In the course of this review I will argue that Geary while addressing some of the criticisms (part of them in a satisfying way) he is omitting a number of several reasonable criticisms. I will then move on to my general impression that the second part of Geary’s reply where he tries to advance his theory might be interesting in itself, but regarding the main purpose of a reply I did not really detect the connection to the initial hypothesis.
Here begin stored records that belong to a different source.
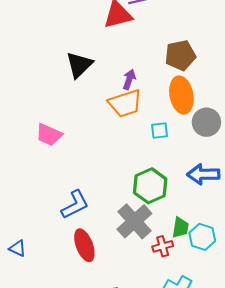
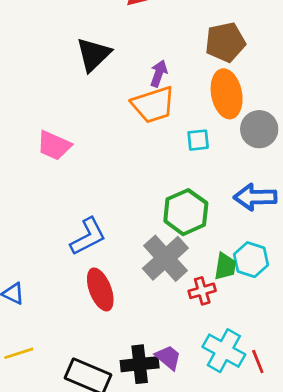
cyan hexagon: (202, 237) -> (251, 260), moved

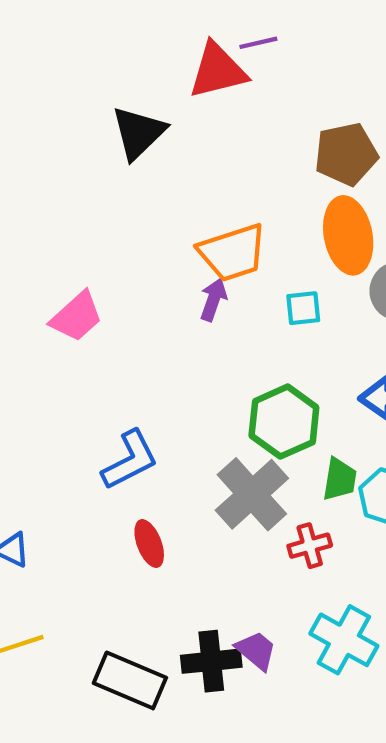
black triangle: (93, 54) -> (138, 133), moved
purple arrow: (159, 73) -> (213, 300), moved
pink trapezoid: (54, 145) -> (76, 317), turned -66
green trapezoid: (225, 266) -> (340, 479), moved
red ellipse: (100, 289) -> (149, 543), size x0.7

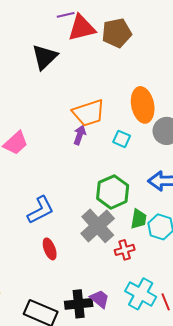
purple line: (258, 43) -> (66, 15), moved
brown pentagon: (346, 154) -> (117, 33), moved
cyan square: (303, 308) -> (122, 139), turned 30

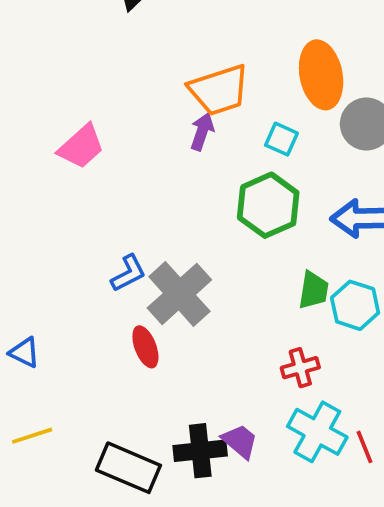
green hexagon: (113, 192) -> (268, 205), moved
blue L-shape: (41, 210) -> (128, 273), size x0.7
gray cross: (98, 226) -> (179, 294), moved
red cross: (125, 250) -> (300, 368), moved

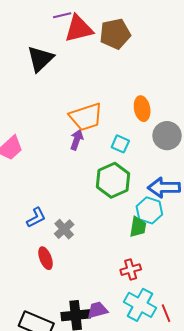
orange ellipse: (321, 75) -> (142, 109), size x0.7
gray cross: (179, 294) -> (64, 229), size x0.6
cyan hexagon: (355, 305) -> (149, 210), moved
purple trapezoid: (240, 441) -> (97, 310), turned -55

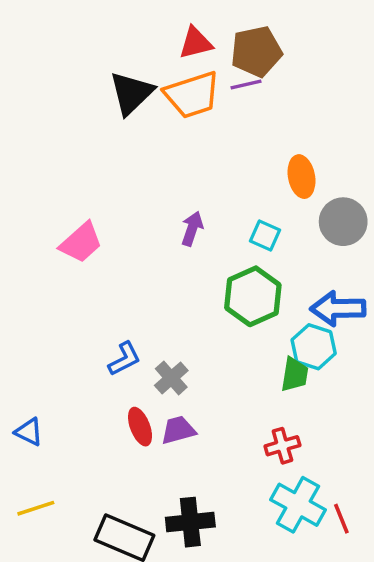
purple line: (62, 15) -> (246, 84), moved
red triangle: (79, 29) -> (196, 43), size x0.7
orange trapezoid: (86, 117) -> (192, 95), moved
purple trapezoid: (97, 310) -> (178, 430), moved

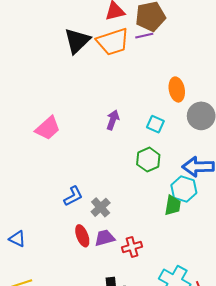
green hexagon: (253, 296) -> (148, 160), size x0.7
red cross: (282, 446) -> (132, 247), moved

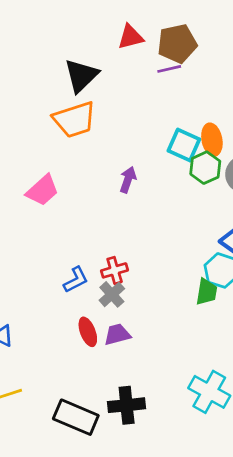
orange trapezoid: (113, 42) -> (74, 120), moved
cyan square: (155, 124) -> (184, 145), moved, size x1.4
green hexagon: (148, 160) -> (205, 168), moved
red cross: (132, 247) -> (115, 270), moved

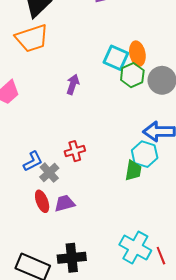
red cross: (115, 270) -> (75, 151), moved
gray cross: (112, 294) -> (49, 173), moved

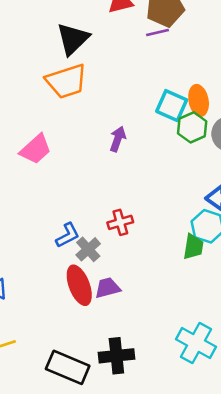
red ellipse: (42, 201) -> (79, 285), size x1.4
All in all – in my impression – this was less reply than rather a new target article and I generally wished that Geary took more effort to address the very reasonable points raised by the reviewers.

 

In the following I will only point out what in my view were the most serious criticisms of Geary’s hypothesis and whether and how they were addressed in Geary’s reply (note that this list is not exhaustive).

 

• Commentary by R.J. Sternberg

 

Sternberg in his commentary raised a most central point regarding any new theory on the biological basis of human intelligence (and of course other individual differences variables as well), namely that the differences in the suggested mechanism “are actually causal, at a meaningful level of individual or developmental differences in intelligence” (p. 1). The author has addressed this criticism (lines 140ff.) very shortly without going much into details.

 

The second central criticism of Sternberg is that Geary failed to present solid evidence that the mitochondrial functioning is the cause of individual differences in intelligence for a given chronological age. As correctly pointed out by Sternberg, the reasons for the ontogenetic variation in intelligence might be quite different than those for a variation within a certain age group. In intelligence research we know for example the ontogenetic development of speed of information (SIP) processing can explain the development of g with age much better than SIP can explain g-variation within an age group. Maybe I missed something but I did not find this point properly addressed in Geary’s reply.

 

• Commentary by Savi et al.

 

The most central point in Savi’s reply to me seems assumption 3 “ceilings ≠ ceiling effects”. As Savi et al. argue this is a very strict assumption. It is not clear whether the relationship between energy in the brain and intelligence is in fact a linear one or whether at some level there might be threshold (e.g. like some scholars assume for the intelligence x creativity relation).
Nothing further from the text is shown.